The percentage of U.S. GDP spent on health care continues to rise, reaching 17.9% in 2017. At the same time, health insurance premiums have increased as much as 60% in the individual market in some states. The federal and state insurance exchanges have failed to rein in costs. Now, with the rollback of the mandate that individuals must purchase health insurance, the number of uninsured in the country will climb. Meanwhile, continued federal funding of the subsidy for insurance for the poor is uncertain.

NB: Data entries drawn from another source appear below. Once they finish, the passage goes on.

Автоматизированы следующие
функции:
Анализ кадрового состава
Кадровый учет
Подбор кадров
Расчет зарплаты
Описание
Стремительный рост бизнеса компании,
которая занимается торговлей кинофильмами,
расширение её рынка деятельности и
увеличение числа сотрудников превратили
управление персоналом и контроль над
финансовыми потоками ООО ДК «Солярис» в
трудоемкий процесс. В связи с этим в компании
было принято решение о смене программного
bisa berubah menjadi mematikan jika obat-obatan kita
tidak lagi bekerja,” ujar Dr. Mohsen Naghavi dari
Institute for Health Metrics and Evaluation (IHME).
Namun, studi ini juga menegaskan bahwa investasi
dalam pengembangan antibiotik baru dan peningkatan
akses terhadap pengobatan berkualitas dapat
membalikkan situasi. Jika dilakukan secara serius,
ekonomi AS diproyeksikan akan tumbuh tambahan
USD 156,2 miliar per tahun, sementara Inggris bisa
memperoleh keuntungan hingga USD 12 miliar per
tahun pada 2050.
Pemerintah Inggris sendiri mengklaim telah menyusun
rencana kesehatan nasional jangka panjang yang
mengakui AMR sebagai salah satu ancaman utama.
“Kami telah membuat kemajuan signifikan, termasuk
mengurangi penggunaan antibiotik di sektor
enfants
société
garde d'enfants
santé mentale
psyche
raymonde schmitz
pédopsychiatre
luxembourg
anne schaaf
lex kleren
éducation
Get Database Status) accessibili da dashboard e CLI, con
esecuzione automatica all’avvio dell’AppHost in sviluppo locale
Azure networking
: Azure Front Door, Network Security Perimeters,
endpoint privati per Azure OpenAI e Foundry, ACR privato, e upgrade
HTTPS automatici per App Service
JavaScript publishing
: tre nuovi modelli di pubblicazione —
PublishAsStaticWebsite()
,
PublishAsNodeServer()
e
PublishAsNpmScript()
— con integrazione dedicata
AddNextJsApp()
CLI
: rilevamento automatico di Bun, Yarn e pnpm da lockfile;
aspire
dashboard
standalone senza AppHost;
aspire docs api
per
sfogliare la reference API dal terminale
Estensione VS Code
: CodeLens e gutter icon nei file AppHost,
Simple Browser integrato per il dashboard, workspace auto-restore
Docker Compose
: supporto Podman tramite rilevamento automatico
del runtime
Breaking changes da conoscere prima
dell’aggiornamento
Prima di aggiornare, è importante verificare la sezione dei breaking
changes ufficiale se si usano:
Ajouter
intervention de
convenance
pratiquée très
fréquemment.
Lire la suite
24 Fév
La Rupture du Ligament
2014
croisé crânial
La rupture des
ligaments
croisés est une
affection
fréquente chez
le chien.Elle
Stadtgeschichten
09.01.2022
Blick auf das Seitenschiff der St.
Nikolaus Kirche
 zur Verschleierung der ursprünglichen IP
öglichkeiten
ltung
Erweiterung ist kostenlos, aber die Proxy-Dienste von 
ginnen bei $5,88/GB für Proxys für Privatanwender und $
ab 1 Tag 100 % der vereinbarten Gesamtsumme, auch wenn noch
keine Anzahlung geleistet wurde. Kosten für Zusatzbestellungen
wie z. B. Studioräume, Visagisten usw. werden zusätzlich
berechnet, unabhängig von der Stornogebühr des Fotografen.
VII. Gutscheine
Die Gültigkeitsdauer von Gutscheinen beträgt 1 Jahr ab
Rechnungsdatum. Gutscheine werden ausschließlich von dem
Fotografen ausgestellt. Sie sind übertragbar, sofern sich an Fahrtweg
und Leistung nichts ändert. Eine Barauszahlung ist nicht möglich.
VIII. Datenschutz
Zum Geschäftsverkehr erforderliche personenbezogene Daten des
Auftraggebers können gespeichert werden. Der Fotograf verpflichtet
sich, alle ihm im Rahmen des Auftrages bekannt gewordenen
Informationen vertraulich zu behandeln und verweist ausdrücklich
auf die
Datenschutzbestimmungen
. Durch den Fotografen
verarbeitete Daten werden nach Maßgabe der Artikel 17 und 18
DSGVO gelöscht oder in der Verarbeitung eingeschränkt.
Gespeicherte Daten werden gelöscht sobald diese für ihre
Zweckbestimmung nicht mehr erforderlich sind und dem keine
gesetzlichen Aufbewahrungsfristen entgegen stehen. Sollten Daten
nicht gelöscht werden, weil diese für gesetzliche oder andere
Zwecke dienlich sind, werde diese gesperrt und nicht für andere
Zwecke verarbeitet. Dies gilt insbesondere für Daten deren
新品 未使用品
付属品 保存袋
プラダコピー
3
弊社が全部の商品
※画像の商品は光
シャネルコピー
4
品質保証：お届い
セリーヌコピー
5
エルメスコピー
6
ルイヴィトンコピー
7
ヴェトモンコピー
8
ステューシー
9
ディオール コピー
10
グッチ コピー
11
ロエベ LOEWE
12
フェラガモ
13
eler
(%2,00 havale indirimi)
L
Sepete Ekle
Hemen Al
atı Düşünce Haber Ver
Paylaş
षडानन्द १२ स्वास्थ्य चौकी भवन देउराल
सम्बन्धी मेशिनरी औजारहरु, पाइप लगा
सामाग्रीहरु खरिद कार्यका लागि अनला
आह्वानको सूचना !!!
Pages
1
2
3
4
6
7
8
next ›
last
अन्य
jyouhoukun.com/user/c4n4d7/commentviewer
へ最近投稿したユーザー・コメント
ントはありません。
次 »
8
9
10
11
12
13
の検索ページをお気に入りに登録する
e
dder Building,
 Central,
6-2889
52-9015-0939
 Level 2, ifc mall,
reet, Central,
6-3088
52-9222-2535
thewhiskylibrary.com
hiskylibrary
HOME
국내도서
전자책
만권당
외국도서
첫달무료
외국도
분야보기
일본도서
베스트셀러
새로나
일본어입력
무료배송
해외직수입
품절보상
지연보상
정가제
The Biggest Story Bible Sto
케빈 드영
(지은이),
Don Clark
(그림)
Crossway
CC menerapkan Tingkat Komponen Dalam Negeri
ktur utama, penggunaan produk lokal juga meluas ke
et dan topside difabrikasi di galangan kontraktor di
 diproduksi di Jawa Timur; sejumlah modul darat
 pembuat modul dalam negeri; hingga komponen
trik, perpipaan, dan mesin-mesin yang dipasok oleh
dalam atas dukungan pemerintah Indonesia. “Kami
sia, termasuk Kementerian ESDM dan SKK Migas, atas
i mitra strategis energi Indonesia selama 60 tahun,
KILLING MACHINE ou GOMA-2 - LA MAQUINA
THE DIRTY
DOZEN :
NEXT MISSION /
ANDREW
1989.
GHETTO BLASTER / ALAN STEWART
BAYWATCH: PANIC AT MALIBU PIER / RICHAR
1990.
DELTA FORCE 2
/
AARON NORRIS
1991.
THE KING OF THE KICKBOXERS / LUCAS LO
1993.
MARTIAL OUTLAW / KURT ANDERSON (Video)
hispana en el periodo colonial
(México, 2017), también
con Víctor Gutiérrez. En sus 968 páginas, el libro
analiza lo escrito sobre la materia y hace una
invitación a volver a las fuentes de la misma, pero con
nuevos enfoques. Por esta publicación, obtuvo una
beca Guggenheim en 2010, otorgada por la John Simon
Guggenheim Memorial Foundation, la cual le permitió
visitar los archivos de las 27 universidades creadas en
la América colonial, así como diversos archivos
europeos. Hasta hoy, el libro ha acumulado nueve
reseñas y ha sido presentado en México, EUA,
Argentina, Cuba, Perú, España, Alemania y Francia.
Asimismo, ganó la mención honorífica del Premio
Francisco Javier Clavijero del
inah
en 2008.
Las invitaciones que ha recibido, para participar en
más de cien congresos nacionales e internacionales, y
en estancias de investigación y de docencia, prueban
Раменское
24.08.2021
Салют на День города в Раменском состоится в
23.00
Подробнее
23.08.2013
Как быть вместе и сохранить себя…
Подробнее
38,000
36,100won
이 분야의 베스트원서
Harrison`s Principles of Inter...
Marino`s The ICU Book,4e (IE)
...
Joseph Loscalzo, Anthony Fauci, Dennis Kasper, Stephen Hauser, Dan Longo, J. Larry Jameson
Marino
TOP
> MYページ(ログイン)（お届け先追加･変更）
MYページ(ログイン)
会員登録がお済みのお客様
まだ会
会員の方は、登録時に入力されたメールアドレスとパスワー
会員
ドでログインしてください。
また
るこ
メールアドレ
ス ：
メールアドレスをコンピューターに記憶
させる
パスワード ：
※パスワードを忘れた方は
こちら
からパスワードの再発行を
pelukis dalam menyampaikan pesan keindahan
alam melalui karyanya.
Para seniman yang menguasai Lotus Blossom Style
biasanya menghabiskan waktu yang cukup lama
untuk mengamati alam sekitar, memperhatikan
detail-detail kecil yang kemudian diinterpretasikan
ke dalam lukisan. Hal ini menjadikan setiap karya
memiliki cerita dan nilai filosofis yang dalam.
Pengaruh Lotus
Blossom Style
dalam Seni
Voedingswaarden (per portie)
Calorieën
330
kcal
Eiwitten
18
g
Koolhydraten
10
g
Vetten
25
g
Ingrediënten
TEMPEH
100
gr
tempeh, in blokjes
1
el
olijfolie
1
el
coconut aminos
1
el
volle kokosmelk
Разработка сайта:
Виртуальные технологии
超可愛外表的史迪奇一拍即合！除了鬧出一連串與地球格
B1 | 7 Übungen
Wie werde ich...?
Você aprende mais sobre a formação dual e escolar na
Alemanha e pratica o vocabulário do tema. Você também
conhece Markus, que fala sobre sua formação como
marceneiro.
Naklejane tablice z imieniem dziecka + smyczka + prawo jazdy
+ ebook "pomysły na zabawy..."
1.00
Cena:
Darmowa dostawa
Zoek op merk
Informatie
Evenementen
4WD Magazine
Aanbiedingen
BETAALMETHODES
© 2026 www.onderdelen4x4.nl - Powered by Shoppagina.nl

One Proven Way to Improve U.S. Health Care: Expand Medicare Advantage
Despite the hullabaloo about the need to slow down the rate at which U.S. health care costs are increasing, the percentage of GDP spent on health care continues to rise, reaching 17.9% in 2017. At the same time, health insurance premiums have increased as much as 60% in the individual market in some states. The federal and state insurance exchanges have failed to rein in costs. Now, with the rollback of the mandate that individuals must purchase health insurance, the number of uninsured in the country will climb. Meanwhile, continued federal funding of the subsidy for insurance for the poor is uncertain. Amazon, JP Morgan Chase, and Berkshire Hathaway have announced an initiative to improve health care outcomes and reduce costs, but these efforts have not worked in the past despite the best intentions. It’s time for a better idea that addresses both cost and quality. That better idea is expanding the successful Medicare Advantage program to both Medicaid and employer-covered populations. This program has a proven track record in preserving quality and generating customer satisfaction. If all Americans were covered by the program, selection bias — insurers seeking to cover healthier, more profitable people and shun the sicker and more expensive — would be eliminated (since everyone is in the same risk pool). And health care costs would be better managed because the Centers for Medicare and Medicaid Services would accelerate value-based payments to providers and cost shifting between commercial populations and Medicare would be eliminated.